Directions:
Taking the data below, please print only the lines from the line holding "فى ظل عالم ملئ" to the line holding "Petshop Adres Ataşehir", inclusive, with pictures omitted.

--- Dataset records Enclosed Below ---

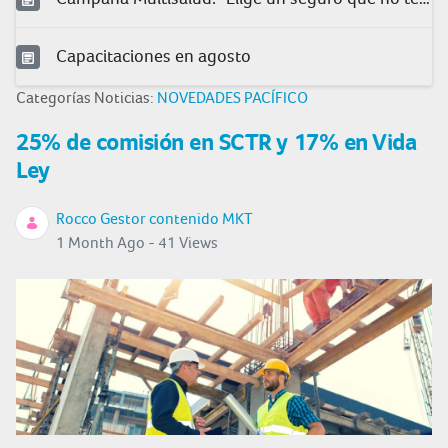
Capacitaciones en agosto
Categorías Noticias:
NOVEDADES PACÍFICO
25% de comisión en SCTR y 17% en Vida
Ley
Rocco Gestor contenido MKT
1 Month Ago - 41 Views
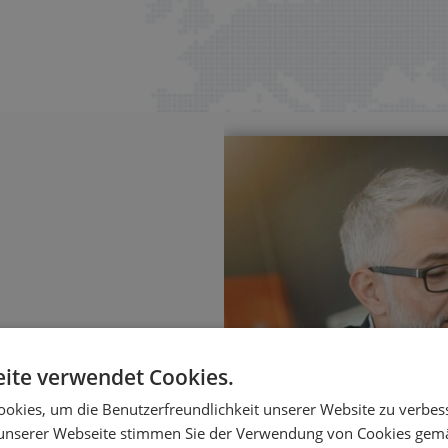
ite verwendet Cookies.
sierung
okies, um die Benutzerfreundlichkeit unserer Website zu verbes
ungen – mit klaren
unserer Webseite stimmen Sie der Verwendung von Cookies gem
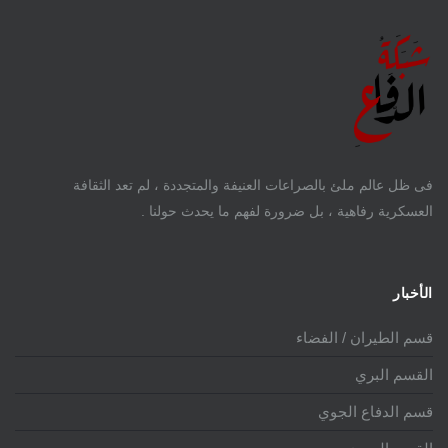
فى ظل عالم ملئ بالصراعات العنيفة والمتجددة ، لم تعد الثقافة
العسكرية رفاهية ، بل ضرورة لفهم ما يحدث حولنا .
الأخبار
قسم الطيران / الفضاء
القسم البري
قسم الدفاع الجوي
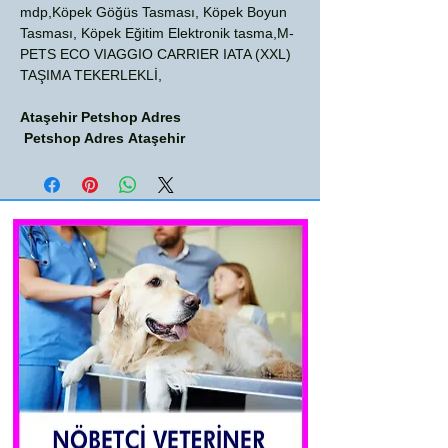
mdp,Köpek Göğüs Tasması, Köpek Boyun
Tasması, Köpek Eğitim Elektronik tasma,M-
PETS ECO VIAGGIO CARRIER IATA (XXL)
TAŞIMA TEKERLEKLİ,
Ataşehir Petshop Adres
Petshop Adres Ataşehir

--- End of Enclosed Dataset records ---
--- Dataset records Enclosed Below ---

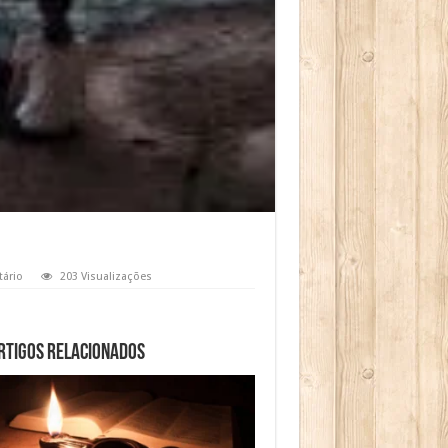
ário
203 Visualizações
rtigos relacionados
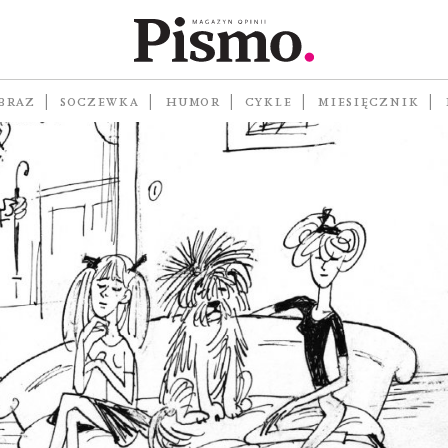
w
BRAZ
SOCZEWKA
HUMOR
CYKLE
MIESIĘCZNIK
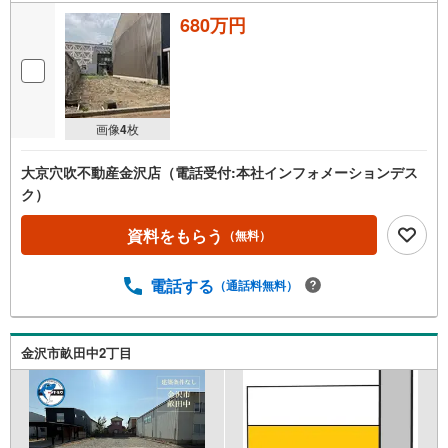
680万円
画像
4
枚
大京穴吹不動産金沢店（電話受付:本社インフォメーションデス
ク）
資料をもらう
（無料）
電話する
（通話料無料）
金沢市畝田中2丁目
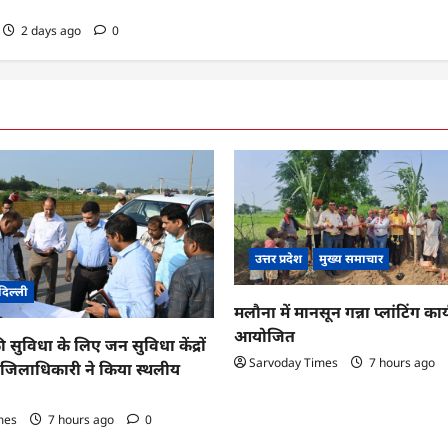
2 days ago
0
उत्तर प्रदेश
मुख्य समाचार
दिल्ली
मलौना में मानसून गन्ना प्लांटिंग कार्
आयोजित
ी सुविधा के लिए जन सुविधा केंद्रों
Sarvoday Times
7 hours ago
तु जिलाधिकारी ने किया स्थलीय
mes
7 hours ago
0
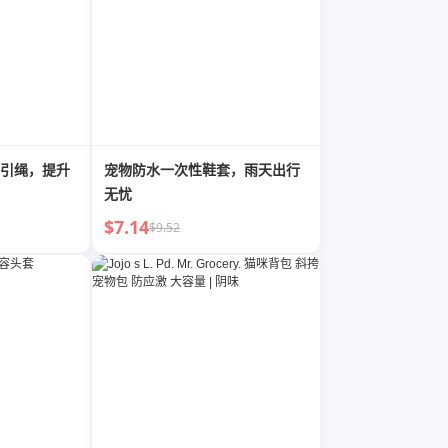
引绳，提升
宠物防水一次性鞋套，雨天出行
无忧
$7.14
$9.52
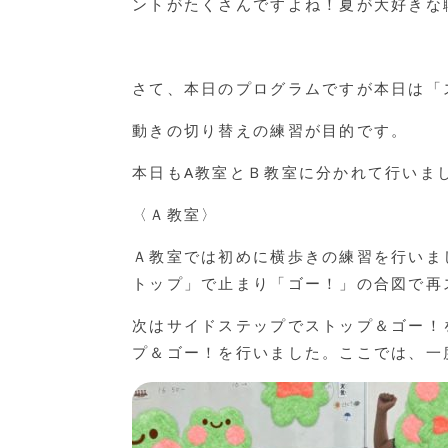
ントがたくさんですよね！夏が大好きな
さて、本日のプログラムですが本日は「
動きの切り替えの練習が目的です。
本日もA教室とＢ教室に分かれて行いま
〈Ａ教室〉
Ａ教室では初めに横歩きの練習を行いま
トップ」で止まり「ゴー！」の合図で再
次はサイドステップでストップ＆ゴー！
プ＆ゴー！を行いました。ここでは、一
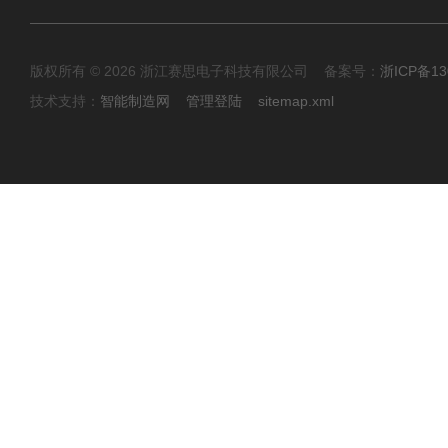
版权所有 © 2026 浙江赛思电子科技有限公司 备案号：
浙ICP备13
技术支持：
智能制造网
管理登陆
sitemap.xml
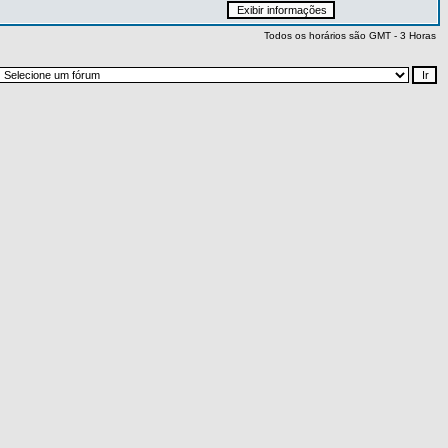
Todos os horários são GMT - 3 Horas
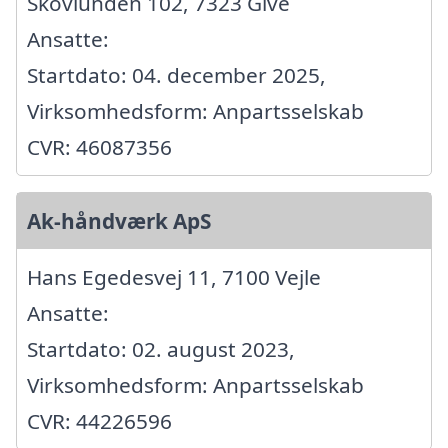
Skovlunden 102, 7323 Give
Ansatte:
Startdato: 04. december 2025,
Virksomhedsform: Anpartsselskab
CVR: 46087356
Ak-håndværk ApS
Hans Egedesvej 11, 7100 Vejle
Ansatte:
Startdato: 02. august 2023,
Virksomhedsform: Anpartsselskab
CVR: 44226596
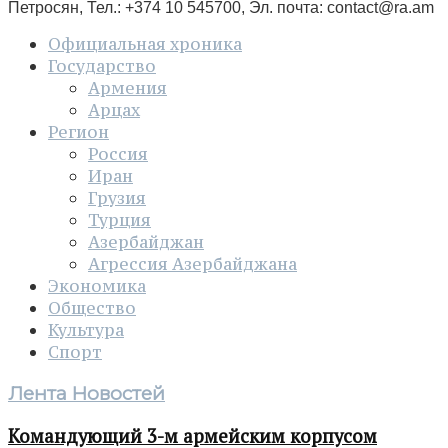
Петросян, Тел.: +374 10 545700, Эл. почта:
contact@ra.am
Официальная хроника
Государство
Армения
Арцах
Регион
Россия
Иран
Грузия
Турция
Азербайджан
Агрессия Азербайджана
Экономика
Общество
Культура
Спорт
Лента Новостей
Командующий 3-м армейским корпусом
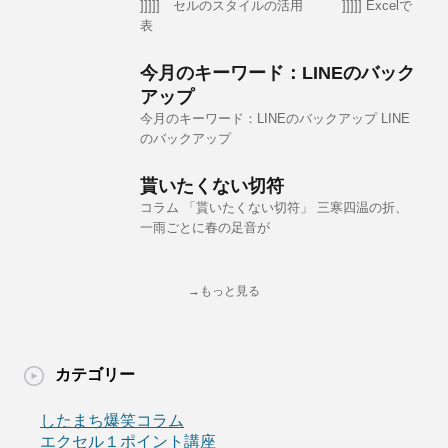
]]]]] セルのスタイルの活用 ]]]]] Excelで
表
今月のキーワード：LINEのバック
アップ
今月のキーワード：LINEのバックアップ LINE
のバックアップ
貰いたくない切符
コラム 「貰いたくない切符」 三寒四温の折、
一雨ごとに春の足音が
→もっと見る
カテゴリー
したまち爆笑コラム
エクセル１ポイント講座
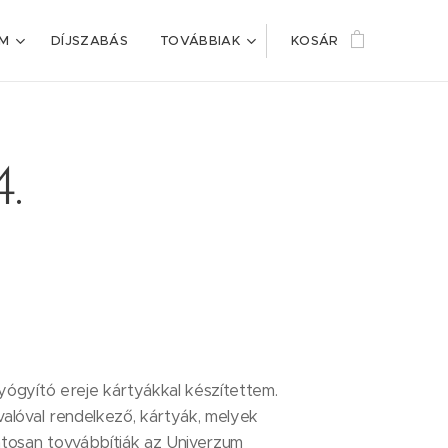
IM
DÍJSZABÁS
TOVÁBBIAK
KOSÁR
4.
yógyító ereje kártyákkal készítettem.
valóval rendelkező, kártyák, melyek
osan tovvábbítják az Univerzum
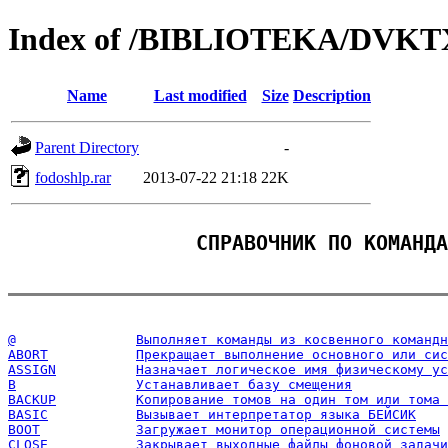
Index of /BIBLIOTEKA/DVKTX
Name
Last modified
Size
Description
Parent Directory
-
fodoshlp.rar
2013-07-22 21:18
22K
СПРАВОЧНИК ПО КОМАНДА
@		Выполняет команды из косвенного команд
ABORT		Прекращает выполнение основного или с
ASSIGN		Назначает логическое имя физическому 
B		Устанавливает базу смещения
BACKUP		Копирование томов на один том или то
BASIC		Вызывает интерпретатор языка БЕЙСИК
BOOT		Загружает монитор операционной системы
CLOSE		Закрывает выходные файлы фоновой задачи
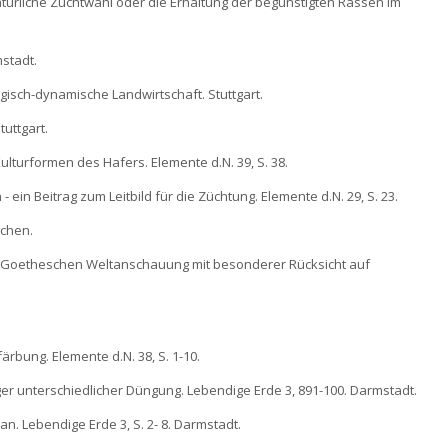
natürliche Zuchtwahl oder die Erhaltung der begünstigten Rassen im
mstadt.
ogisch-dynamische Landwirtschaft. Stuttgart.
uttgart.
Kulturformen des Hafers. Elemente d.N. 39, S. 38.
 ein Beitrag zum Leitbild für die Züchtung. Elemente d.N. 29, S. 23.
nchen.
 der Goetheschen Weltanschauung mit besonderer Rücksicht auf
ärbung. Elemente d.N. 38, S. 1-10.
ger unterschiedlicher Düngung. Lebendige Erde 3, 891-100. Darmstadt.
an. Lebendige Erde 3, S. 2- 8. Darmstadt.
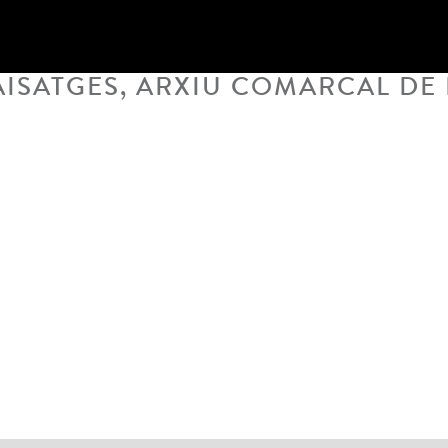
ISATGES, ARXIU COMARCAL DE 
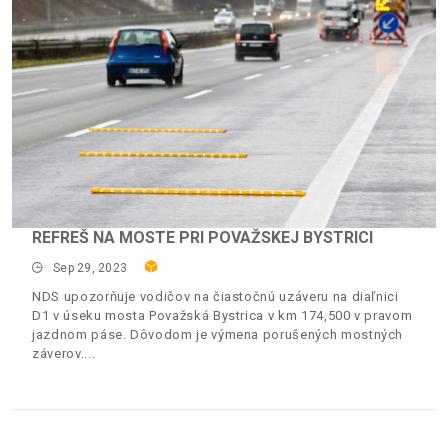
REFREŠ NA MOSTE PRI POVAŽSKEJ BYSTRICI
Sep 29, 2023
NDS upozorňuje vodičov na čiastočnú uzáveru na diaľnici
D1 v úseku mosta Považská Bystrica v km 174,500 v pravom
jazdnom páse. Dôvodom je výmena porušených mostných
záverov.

--- End of Enclosed Dataset records ---
--- Dataset records Enclosed Below ---

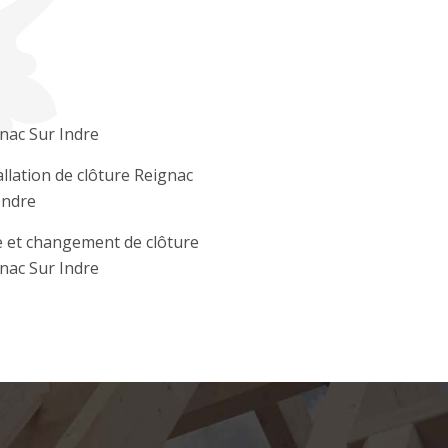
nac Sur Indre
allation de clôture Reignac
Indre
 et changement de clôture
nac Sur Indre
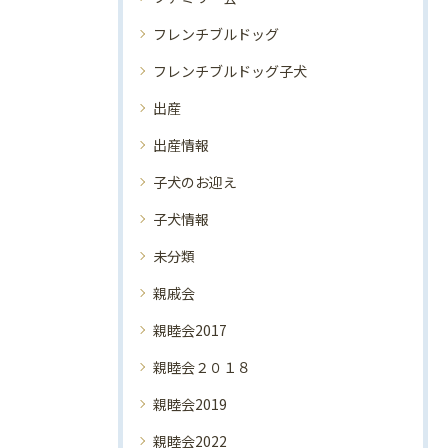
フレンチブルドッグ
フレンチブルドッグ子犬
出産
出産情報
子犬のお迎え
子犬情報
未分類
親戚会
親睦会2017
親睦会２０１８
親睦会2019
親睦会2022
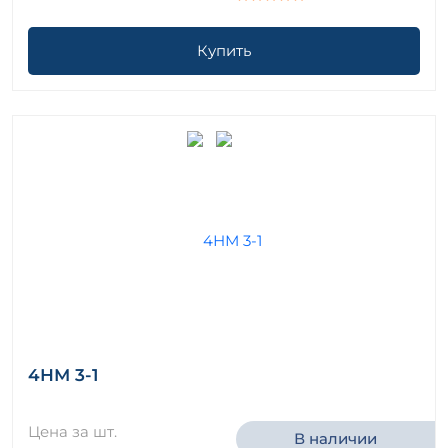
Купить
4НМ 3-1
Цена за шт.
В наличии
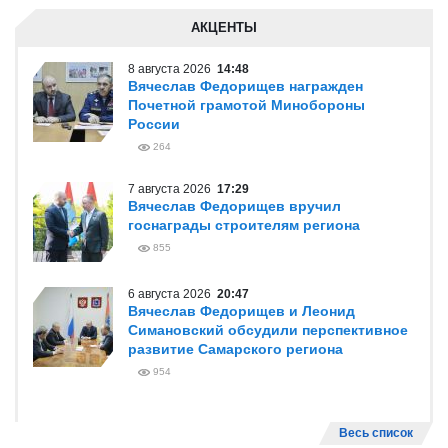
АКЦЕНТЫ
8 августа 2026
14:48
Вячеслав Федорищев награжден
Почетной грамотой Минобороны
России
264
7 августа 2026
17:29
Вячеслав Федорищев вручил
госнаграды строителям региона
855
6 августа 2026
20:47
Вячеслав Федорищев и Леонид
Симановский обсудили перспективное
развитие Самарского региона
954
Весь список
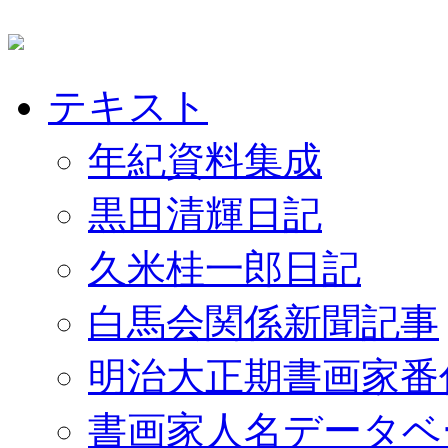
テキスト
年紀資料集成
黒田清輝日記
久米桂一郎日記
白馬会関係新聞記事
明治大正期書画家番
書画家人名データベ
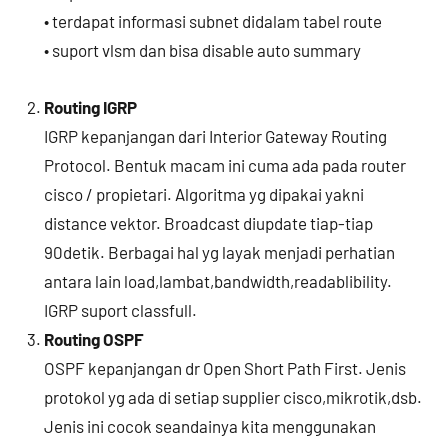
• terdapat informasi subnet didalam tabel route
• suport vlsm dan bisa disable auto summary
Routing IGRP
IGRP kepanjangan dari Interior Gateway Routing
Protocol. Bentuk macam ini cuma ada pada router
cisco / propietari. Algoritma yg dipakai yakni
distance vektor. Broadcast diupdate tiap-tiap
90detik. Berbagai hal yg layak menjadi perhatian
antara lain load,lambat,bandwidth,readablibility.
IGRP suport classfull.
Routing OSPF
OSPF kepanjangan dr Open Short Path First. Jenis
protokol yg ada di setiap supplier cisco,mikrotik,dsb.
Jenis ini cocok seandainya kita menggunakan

--- End of Enclosed Dataset records ---

Answer space:
فى ظل عالم ملئ بالصراعات العنيفة والمتجددة ، لم تعد الثقافة
العسكرية رفاهية ، بل ضرورة لفهم ما يحدث حولنا .
الأخبار
قسم الطيران / الفضاء
القسم البري
قسم الدفاع الجوي
mdp,Köpek Göğüs Tasması, Köpek Boyun
Tasması, Köpek Eğitim Elektronik tasma,M-
PETS ECO VIAGGIO CARRIER IATA (XXL)
TAŞIMA TEKERLEKLİ,
Ataşehir Petshop Adres
Petshop Adres Ataşehir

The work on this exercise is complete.